System.out.println("Total price="+String.format("EUR %.02f", sumValue));
System.out.println("Average price="+String.format("EUR %.02f", (sumValue / (double) boughtMediaCount)))

Now, let’s analyze, what we do here:

After retrieving the whole dataset a a list, we iterate over each element. In each iteration, we check, whether the property “buyPrice” is set, and if yes, we add that value to the totals and increase the counter for records, where we know the price. At the end, we want to get two values, the total price and the the average price.

In other words:

We look at each element (“stream“), only process one single property (“map“), only use those properties with a certain value (“filter“) and calculate a result (“collect“).

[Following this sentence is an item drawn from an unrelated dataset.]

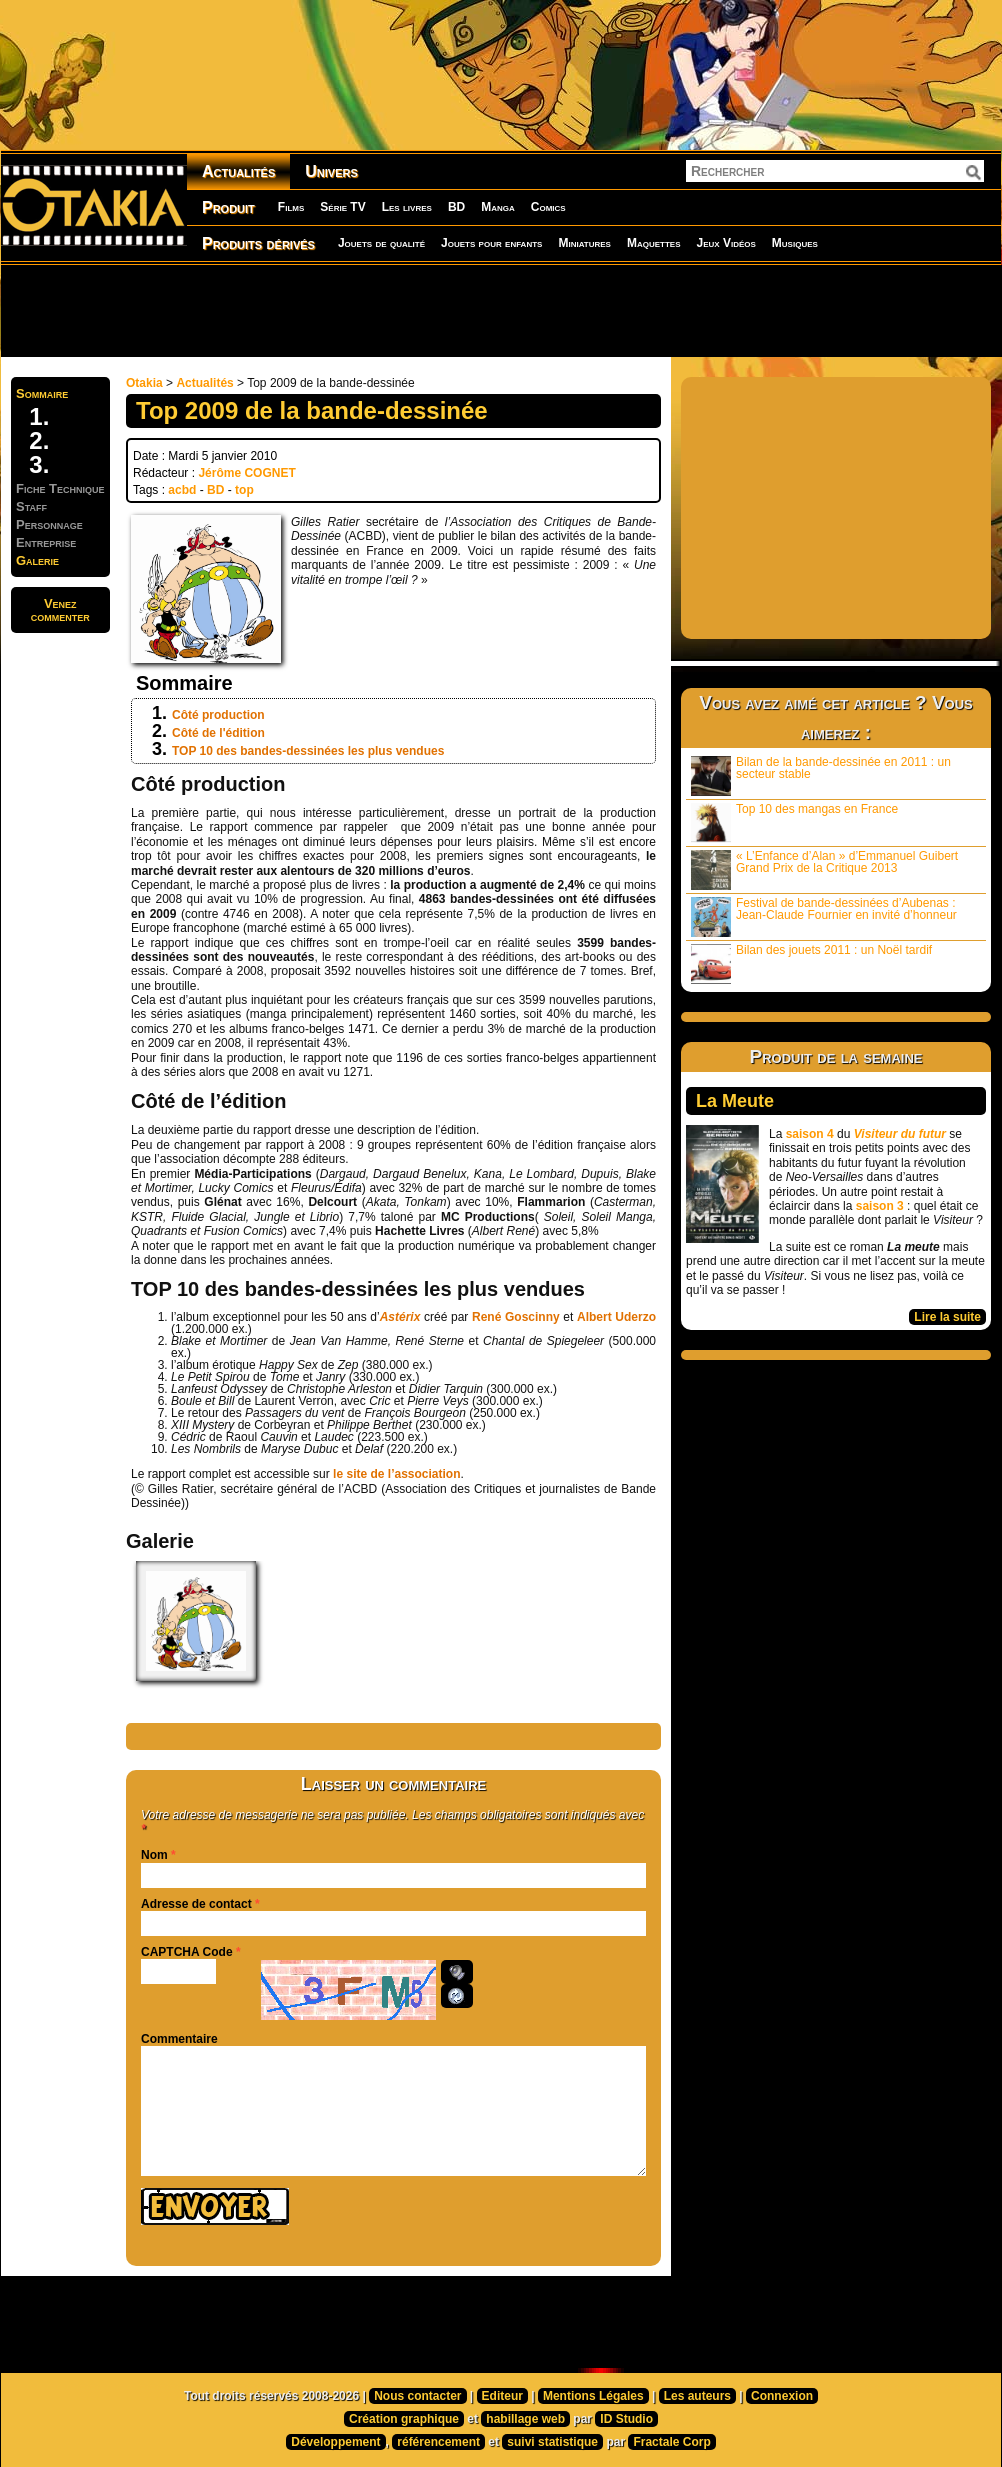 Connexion (782, 2396)
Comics (548, 207)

That description can now be nicely transformed into Java 8 code, which is almost identical to the non-technical description above:

List media = mediumRepository.findAll();

Averager averagePrice = media.stream().
    map(Medium::getBuyPrice).
    filter(v -> v != null).
    collect(Averager::new, Averager::accept, Averager::combine);

System.out.println("Total price="+String.format("EUR %.02f", averagePrice.getTotal()));
System.out.println("Average price="+String.format("EUR %.02f", averagePrice.getAverage()));

Isn’t that nice? No brace hell any more, no boring iterations.

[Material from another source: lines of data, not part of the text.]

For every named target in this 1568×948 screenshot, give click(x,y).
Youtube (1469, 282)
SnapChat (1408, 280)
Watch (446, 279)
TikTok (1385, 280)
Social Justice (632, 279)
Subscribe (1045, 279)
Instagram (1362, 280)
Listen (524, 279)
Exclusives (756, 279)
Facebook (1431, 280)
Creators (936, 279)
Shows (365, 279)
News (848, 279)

Ok, you have to use an extra class, the Averager, which looks the following way:

public class Averager implements DoubleConsumer {
    private double total=0;
    private int count=0;

    public double getAverage() {
        return count>0? (total/(double)count) : 0;
    }

    public int getCount() {
        return count;
    }

    public void combine(Averager other) {
        total += other.total;
        count += other.count;
    }

    @Override
    public void accept(double value) {
        total += value;
        count++;
    }

    @Override
    public DoubleConsumer andThen(DoubleConsumer after) {
        return null;
    }

    public double total() {
        return total;
    }
}

For one single occurence, you will use a little more core here (a big little more), but even then, your readability and testability increases, and that’s, what finally counts.

A few final observations:

  • You can parallelize the work on your stream, if you use the parallel() method of the streaming API. But be warned, that like with every parallelization, there can be cases, where you actually might lose performance.
  • The order of invoking the stream methods is important:
    On my example, using filter() before map() is faster on an sequentially executed stream, but equal to slower on a parallel executed stream
  • On small datasets (in my benchmarks, I worked with roughly 1000 items), the traditional approach with the for-loop, is much faster, than working with streams. I don’t know, how much that changes on larger datasets and/or more complex items.